Voting Rights For Illegal Immigrants -coming to a county near you!

May 20, 2010 19:45


The San Francisco Board of Supervisors wants immigrants who don’t have voting rights to cast ballots in school board elections if their children attend public schools in the northern California county. The president of the county’s Board of Supervisors, David Chiu, introduced the legislation this week.

From Judicial Watch

A major U.S. county that has long offered illegal immigrants official sanctuary wants to join a handful of others around the nation in granting them voting privileges reserved for American citizens.

The San Francisco Board of Supervisors wants immigrants who don’t have voting rights to cast ballots in school board elections if their children attend public schools in the northern California county. The president of the county’s Board of Supervisors, David Chiu, introduced the legislation this week.

The former president of San Francisco’s Board of Supervisors, Matt Gonzales, introduced a similar law six years ago but voters in the famously liberal California city by the bay narrowly rejected it. However, nearly half (49%) of the voters approved it and city leaders believe it will pass the second time around. They claim that one-third of the households with children in public schools is headed by parents who aren’t citizens.

Allowing them to vote in the Board of Education races would increase their involvement in their children’s education, Chiu says, and that in turn will “improve the quality of schools.” His recently introduced charter amendment is virtually identical to the 2004 proposal, which came dangerously close to being enacted.

Promoted as a “modest experiment in democracy”, that measure guarantees to empower the immigrant parents of children—many of them U.S.-born anchor babies—attending San Francisco public schools to have a say on how their children are educated. After all, immigrant voting has a long history that includes states and territories allowing the practice from 1776 to 1926, according to the San Francisco law’s authors.

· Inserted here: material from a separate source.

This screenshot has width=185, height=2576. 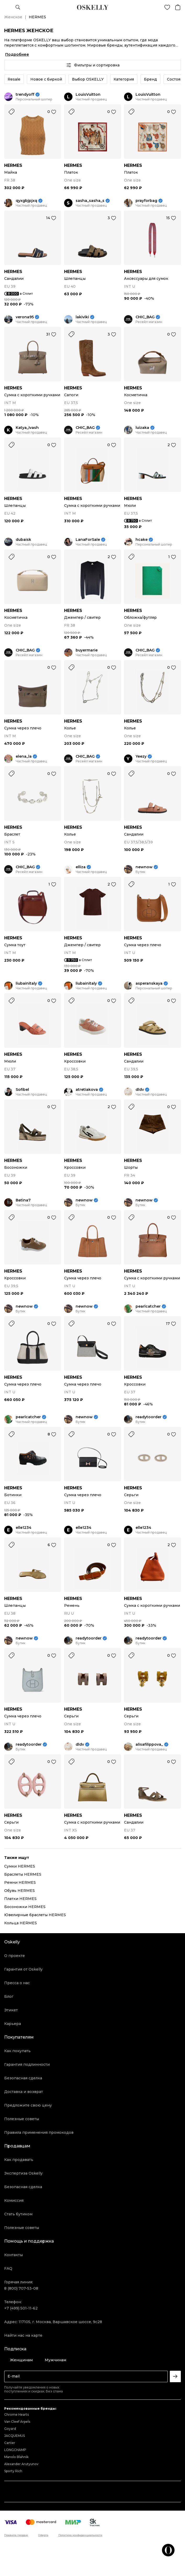 I want to click on Правила применения промокодов, so click(x=39, y=2132).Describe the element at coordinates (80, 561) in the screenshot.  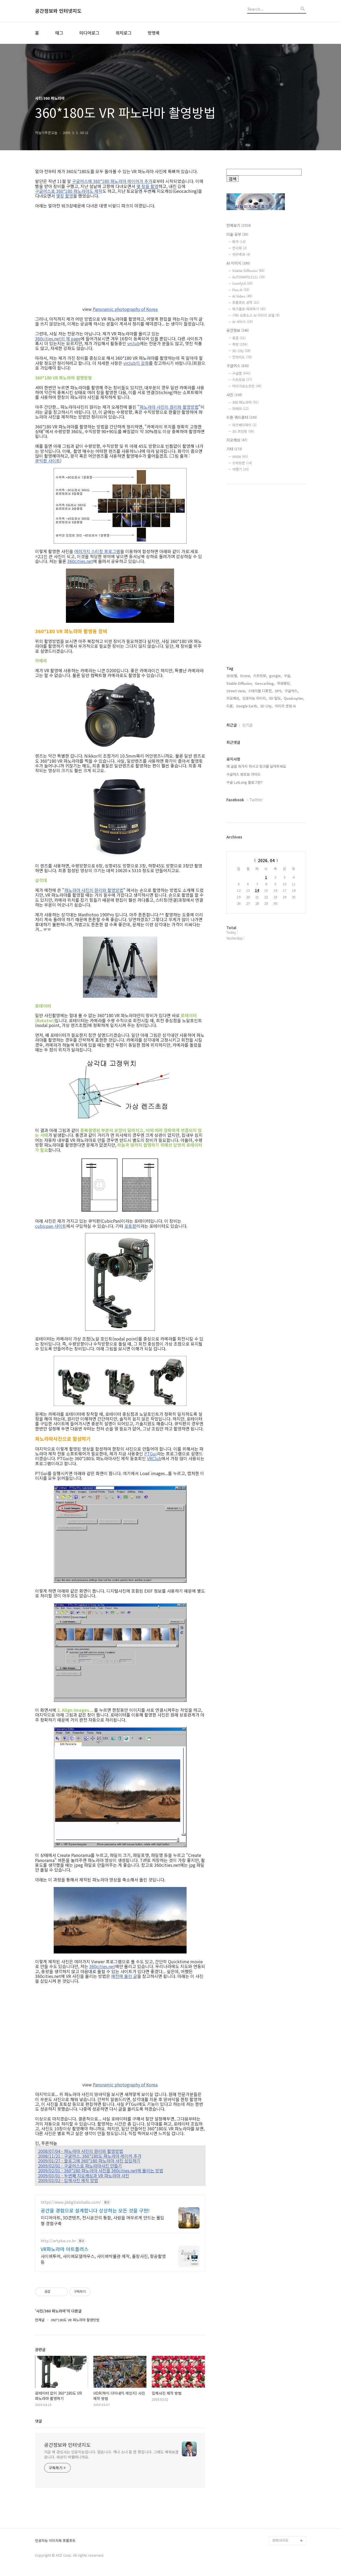
I see `360cities.net` at that location.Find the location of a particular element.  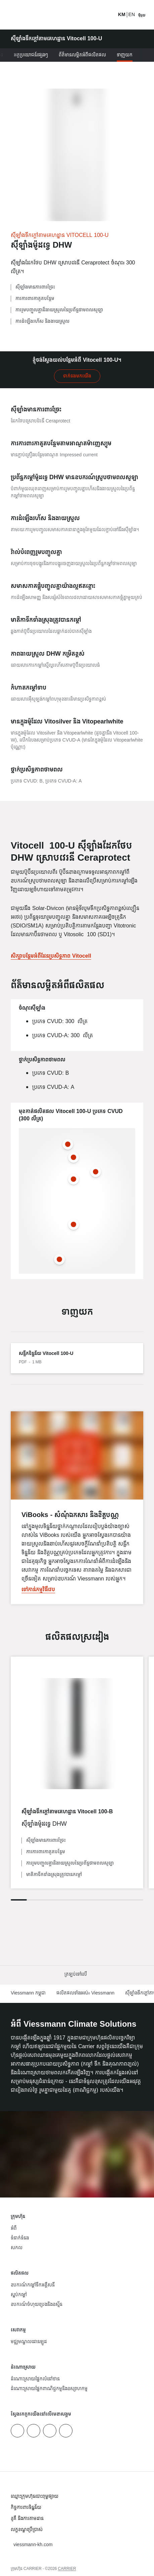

It’s still illegal for non U.S. citizens to vote in federal or statewide elections, though a handful of jurisdictions around the country have passed measures to allow it in local contests. They include municipalities in Illinois, Maryland, Massachusetts and New York. Under the 1996 Illegal Immigration Reform and Immigrant Responsibility Act, federal authorities can deport an alien who falsely claims to be a citizen in order to vote.